I found this story on BBC News online a few months ago: web users are becoming more “ruthless”, according to a study of web habits.
The point is that more and more people are going to the Internet for a specific task, not to linger or be entertained. The story says that many users are annoyed by the extras that many sites have added, such as applications and widgets (I would add gratuitous Flash videos to that mix), that just add weight to the page and make it slower to load.
(As an aside, remember the early web pages with grey backgrounds, default text colours and only the odd, very compressed picture? Think of how quickly those would load on our faster computers with faster bandwidth. Does it really make sense to take advantage of almost everyone being on high-speed by adding so much weight that page load times are slower?)
The lesson? Don’t let “fun” design extras get in the way of helping your users find what they want, quickly.
How do you find information on the web? Do you go directly to a site that offers the type of information you’re looking for, or do you do a search?
If you’re like most people, it’s probably the latter, especially when it comes to how-to content.
Search – and by search I mean Google, which dominates the market – is a key traffic driver online, and capitalizing on people’s searches is a good way to increase traffic to your site – traffic that you can hopefully turn into regular visitors. The way to do this? Search engine optimization, or SEO.
Basically, Google sends automated bots around the web to “read” pages and catalogue them for the search engine. (This process is why new content doesn’t appear immediately in Google – the bots haven’t gotten there yet.) They have a formula for ranking pages on different search terms (the words you type in when you’re searching for something) and the higher-ranked pages will show up closer to the top of the results when you search, resulting in more clicks and more traffic.

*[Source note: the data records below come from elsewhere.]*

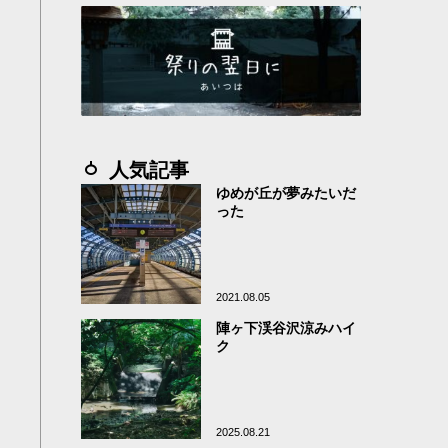
人気記事
ゆめが丘が夢みたいだ
った
2021.08.05
陣ヶ下渓谷沢涼みハイ
ク
2025.08.21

SEO is the process of making your pages more appealing to Google. Some of this is on the code side and in the site architecture, but a lot has to do with the actual words you use on the page. Computers have limited appreciation for subtlety, so you have to make things very clear for them. (Really, what we’re doing here is redesigning the Internet in the image of Google, but that’s a discussion to be had over drinks.)

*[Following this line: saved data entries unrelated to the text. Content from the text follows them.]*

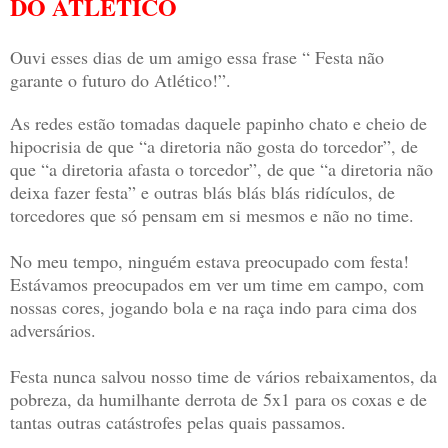
DO ATLÉTICO
Ouvi esses dias de um amigo essa frase “ Festa não
garante o futuro do Atlético!”.
As redes estão tomadas daquele papinho chato e cheio de
hipocrisia de que “a diretoria não gosta do torcedor”, de
que “a diretoria afasta o torcedor”, de que “a diretoria não
deixa fazer festa” e outras blás blás blás ridículos, de
torcedores que só pensam em si mesmos e não no time.
No meu tempo, ninguém estava preocupado com festa!
Estávamos preocupados em ver um time em campo, com
nossas cores, jogando bola e na raça indo para cima dos
adversários.
Festa nunca salvou nosso time de vários rebaixamentos, da
pobreza, da humilhante derrota de 5x1 para os coxas e de
tantas outras catástrofes pelas quais passamos.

The truth is, no one outside Google really knows the exact formula of how pages are ranked, but we have a pretty good general idea. Just search (!) for SEO and you’ll find pages of results on how to optimize your content. I’ll also be covering various aspects of SEO over the coming months – if you have any specific questions, please drop me a line and I’ll do my best to answer them.

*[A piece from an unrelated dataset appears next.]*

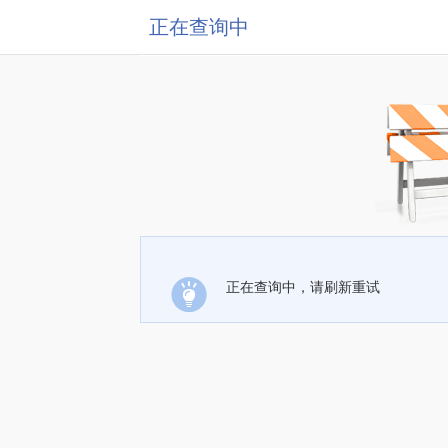
正在查询中
正在查询中，请刷新重试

It’s generally assumed in the online world that web articles should be kept short – after all, web readers have the attention span of a gnat. Zainab Zakari at the New York Review of Magazines disagrees in an article that goes over studies on attention spans, actual site statistics and his own anecdotal evidence.
On the one hand, I think short and to the point is good: the bulk of my online reading consists of scanning articles and rarely making it past page 1. But on the other hand, when the time and place are right (usually a Saturday morning browsing the Globe), I’ve been known to spend a good 20 minutes to half an hour reading one long, in-depth article. So what do web readers really want – and what should you be providing them with?
Well, the answer is probably both. There’s no need to exclude long features from your site if you think people will want to read them, just because the prevailing wisdom pushes short web articles. But in highly scannable pieces (service or how-tos), where readers are looking for you to get to the point, it doesn’t hurt to cut the excess (especially in repurposed content) and make the story quick to read.
What are your online reading habits when it comes to length?
It seems obvious, but it bears repeating: there’s no quicker way to lose readers than by having a site that a) is too slow or b) doesn’t work (whether that be broken links or something more complicated like malfunctioning logins).
Web readers have a pretty limited attention span, unless they’re really, really looking for something specific. Think about it: How often has it happened that you’ve clicked on something interesting, waited about 10 seconds for it to load, given up and moved on? You may not have thought about it much at the time, but for the owner of that site, that was lost traffic.
The key is to not bite off more than you can chew. Know what you’re capable of and do it well. This isn’t to say you shouldn’t dream big – just make sure each step is implemented properly before moving on to the next.